Le fournisseur public de santé de New York, NYC Health + Hospitals (NYCHHC), a annoncé qu'une violation de données de plusieurs mois - qui a permis à des pirates de voler des informations personnelles, des dossiers médicaux et même des scans d'empreintes digitales - affecte au moins 1,8 million de personnes. Parce qu'un peu de vol d'identité entre amis, n'est-ce pas ?

Le plus grand système de santé public des États-Unis, qui dessert plus d'un million de New-Yorkais (pour la plupart non assurés ou bénéficiant de Medicaid), a signalé le nombre au département américain de la Santé et des Services sociaux, ce qui en fait l'une des plus grandes violations de données de santé de l'année jusqu'à présent. Les organisations de santé sont devenues une collation préférée des cybercriminels motivés par l'argent, qui adorent se régaler de vastes banques de données de patients hautement sensibles.

Selon un avis sur son site Web, NYCHHC a détecté la cyberattaque le 2 février et a sécurisé son réseau - mais les pirates avaient joyeusement accédé au réseau de novembre 2025 à février 2026, copiant des fichiers tout du long. La violation a été attribuée à un fournisseur tiers, qui reste anonyme, probablement pour protéger les coupables.
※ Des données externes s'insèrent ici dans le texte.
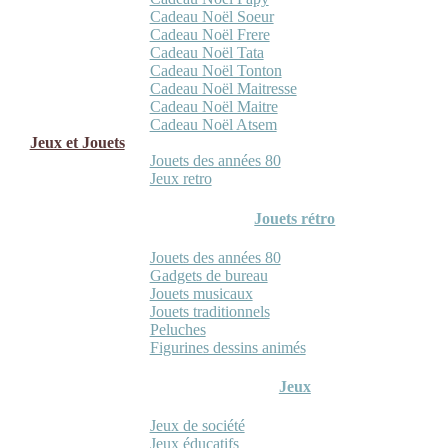
Cadeau Noël Soeur
Cadeau Noël Frere
Cadeau Noël Tata
Cadeau Noël Tonton
Cadeau Noël Maitresse
Cadeau Noël Maitre
Cadeau Noël Atsem
Jeux et Jouets
Jouets des années 80
Jeux retro
Jouets rétro
Jouets des années 80
Gadgets de bureau
Jouets musicaux
Jouets traditionnels
Peluches
Figurines dessins animés
Jeux
Jeux de société
Jeux éducatifs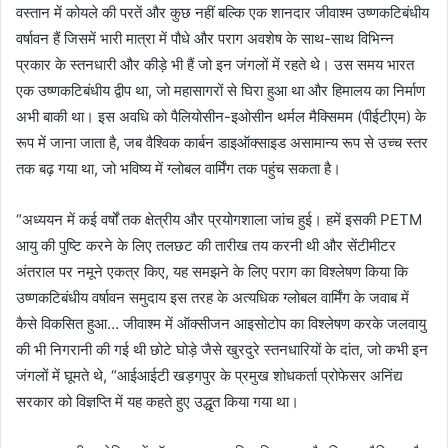
वस्तान में कोयले की परतें और कुछ नहीं बल्कि एक शानदार जीवाश्म उष्णकटिबंधीय
वर्षावन हैं जिसमें भारी मात्रा में पौधे और पराग अवशेष के साथ-साथ विभिन्न
प्रकार के स्तनधारी और कीड़े भी हैं जो इन जंगलों में रहते थे। उस समय भारत
एक उष्णकटिबंधीय द्वीप था, जो महासागरों से घिरा हुआ था और हिमालय का निर्माण
अभी बाकी था। इस अवधि को पैलियोसीन-इओसीन थर्मल मैक्सिमम (पीईटीएम) के
रूप में जाना जाता है, जब वैश्विक कार्बन डाइऑक्साइड असामान्य रूप से उच्च स्तर
तक बढ़ गया था, जो भविष्य में ग्लोबल वार्मिंग तक पहुंच सकता है।
“अध्ययन में कई वर्षों तक क्षेत्रीय और प्रयोगशाला जांच हुई। हमें इसकी PETM
आयु की पुष्टि करने के लिए तलछट की तारीख तय करनी थी और सेंटीमीटर
अंतराल पर नमूने एकत्र किए, यह समझने के लिए पराग का विश्लेषण किया कि
उष्णकटिबंधीय वर्षावन समुदाय इस तरह के अत्यधिक ग्लोबल वार्मिंग के जवाब में
कैसे विकसित हुआ… जीवाश्म में ऑक्सीजन आइसोटोप का विश्लेषण करके जलवायु
की भी निगरानी की गई थी छोटे घोड़े जैसे खुरदुरे स्तनधारियों के दांत, जो कभी इन
जंगलों में घूमते थे, “आईआईटी खड़गपुर के प्रमुख शोधकर्ता प्रोफेसर अनिंद्य
सरकार को विज्ञप्ति में यह कहते हुए उद्धृत किया गया था।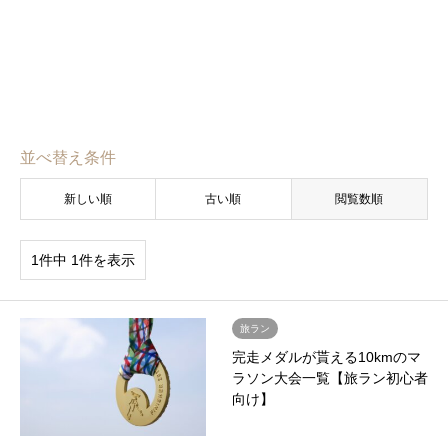
並べ替え条件
新しい順
古い順
閲覧数順
1件中 1件を表示
旅ラン
完走メダルが貰える10kmのマ
ラソン大会一覧【旅ラン初心者
向け】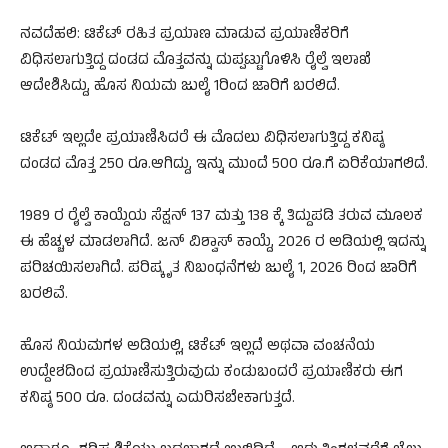
ನವದೆಹಲಿ: ಟಿಕೆಟ್ ರಹಿತ ಪ್ರಯಾಣ ಮಾಡುವ ಪ್ರಯಾಣಿಕರಿಗೆ
ವಿಧಿಸಲಾಗುತ್ತಿದ್ದ ದಂಡದ ಮೊತ್ತವನ್ನು ದುಪ್ಪಟ್ಟುಗೊಳಿಸಿ ರೈಲ್ವೆ ಇಲಾಖೆ
ಆದೇಶಿಸಿದ್ದು, ಹೊಸ ನಿಯಮ ಜುಲೈ 1ರಿಂದ ಜಾರಿಗೆ ಬರಲಿದೆ.
ಟಿಕೆಟ್ ಇಲ್ಲದೇ ಪ್ರಯಾಣಿಸಿದರೆ ಈ ಮೊದಲು ವಿಧಿಸಲಾಗುತ್ತಿದ್ದ ಕನಿಷ್ಠ
ದಂಡದ ಮೊತ್ತ 250 ರೂ.ಆಗಿದ್ದು, ಇನ್ನು ಮುಂದೆ 500 ರೂ.ಗೆ ಏರಿಕೆಯಾಗಲಿದೆ.
1989 ರ ರೈಲ್ವೆ ಕಾಯ್ದೆಯ ಸೆಕ್ಷನ್ 137 ಮತ್ತು 138 ಕ್ಕೆ ತಿದ್ದುಪಡಿ ತರುವ ಮೂಲಕ
ಈ ಹೆಚ್ಚಳ ಮಾಡಲಾಗಿದೆ. ಜನ್ ವಿಶ್ವಾಸ್ ಕಾಯ್ದೆ, 2026 ರ ಅಡಿಯಲ್ಲಿ ಇದನ್ನು
ಪರಿಚಯಿಸಲಾಗಿದೆ. ಪರಿಷ್ಕೃತ ನಿಬಂಧನೆಗಳು ಜುಲೈ 1, 2026 ರಿಂದ ಜಾರಿಗೆ
ಬರಲಿವೆ.
ಹೊಸ ನಿಯಮಗಳ ಅಡಿಯಲ್ಲಿ, ಟಿಕೆಟ್ ಇಲ್ಲದೆ ಅಥವಾ ವಂಚನೆಯ
ಉದ್ದೇಶದಿಂದ ಪ್ರಯಾಣಿಸುತ್ತಿರುವುದು ಕಂಡುಬಂದರೆ ಪ್ರಯಾಣಿಕರು ಈಗ
ಕನಿಷ್ಠ 500 ರೂ. ದಂಡವನ್ನು ಎದುರಿಸಬೇಕಾಗುತ್ತದೆ.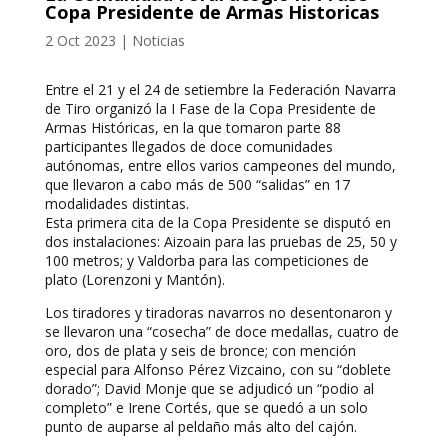
Copa Presidente de Armas Historicas
2 Oct 2023
|
Noticias
Entre el 21 y el 24 de setiembre la Federación Navarra
de Tiro organizó la I Fase de la Copa Presidente de
Armas Históricas, en la que tomaron parte 88
participantes llegados de doce comunidades
autónomas, entre ellos varios campeones del mundo,
que llevaron a cabo más de 500 “salidas” en 17
modalidades distintas.
Esta primera cita de la Copa Presidente se disputó en
dos instalaciones: Aizoain para las pruebas de 25, 50 y
100 metros; y Valdorba para las competiciones de
plato (Lorenzoni y Mantón).
Los tiradores y tiradoras navarros no desentonaron y
se llevaron una “cosecha” de doce medallas, cuatro de
oro, dos de plata y seis de bronce; con mención
especial para Alfonso Pérez Vizcaino, con su “doblete
dorado”; David Monje que se adjudicó un “podio al
completo” e Irene Cortés, que se quedó a un solo
punto de auparse al peldaño más alto del cajón.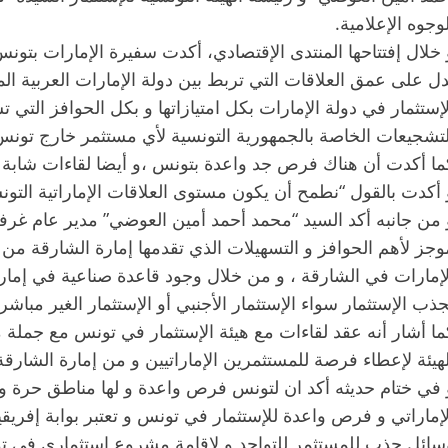
لوجوه الإعلامية.
 خلال إفتتاحها المنتدى الإقتصادي، أكدت سفيرة الإمارات بتونس
دل على عمق العلاقات التي تربط بين دولة الإمارات العربية الم
لإستثمار في دولة الإمارات بكل امتيازاتها و بكل الحوافز التي 
لتشجيعات الخاصة بالجمهورية التونسية لأي مستثمر خارج تونس
ما أكدت أن هناك فرص جد واعدة بتونس ،و أيضا لقاءات شابة و
 أكدت بالقول “نطمح أن يكون مستوى العلاقات الإماراتية التونس
 من جانبه أكد السيد “محمد أحمد أمين العوضي” مدير عام غرفة 
وجز لأهم الحوافز و التسهيلات الذي تقدمها إمارة الشارقة م
لإمارات في الشارقة ، و من خلال وجود قاعدة صناعية في إمار
جذب الإستثمار سواء الإستثمار الأجنبي أو الإستثمار الغير مباشر
ما أشار أنه عقد لقاءات مع هيئة الإستثمار في تونس مع جملة 
لهيئة لإعطاء فرصة للمستثمرين الإماراتيين و من إمارة الشارق
 في ختام حديثه أكد ان لتونس فرص واعدة و لها مناطق حرة و
لإماراتي و فرص واعدة للإستثمار في تونس و تعتبر بوابة إفريقي
سائل جذب للمستثمر للتواجد و لإقامة مشروع استثماري في ت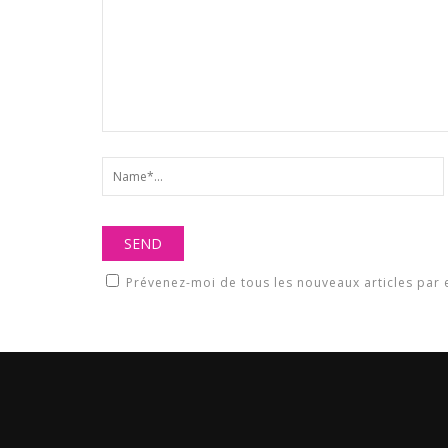
Prévenez-moi de tous les nouveaux articles par 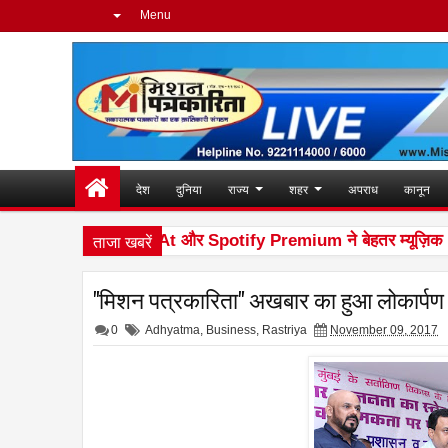
Menu
देश
दुनिया
राज्य
शहर
अपराध
कानून
ताजा खबरें
च किया
boAt और Spotify Premium ने बेहतर म्यूज़िक अनुभव 
10:02 AM
"मिशन पत्रकारिता" अखबार का हुआ लोकार्पण
0
Adhyatma
,
Business
,
Rastriya
November 09, 2017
Les données exposées varient selon les individus et comprennent les informations sur le plan d'assurance maladie et la police, les dossiers médicaux (diagnostics, médicaments, tests, imagerie), la facturation, les réclamations et les détails de paiement. Ont également été compromises : les pièces d'identité délivrées par le gouvernement comme les numéros de sécurité sociale, les passeports et les permis de conduire. Et parce que l'univers a un sens de l'humour tordu, des « données de géolocalisation précises » ont également été volées, ce qui signifie que vos selfies de pièce d'identité pourraient être accompagnés de coordonnées GPS.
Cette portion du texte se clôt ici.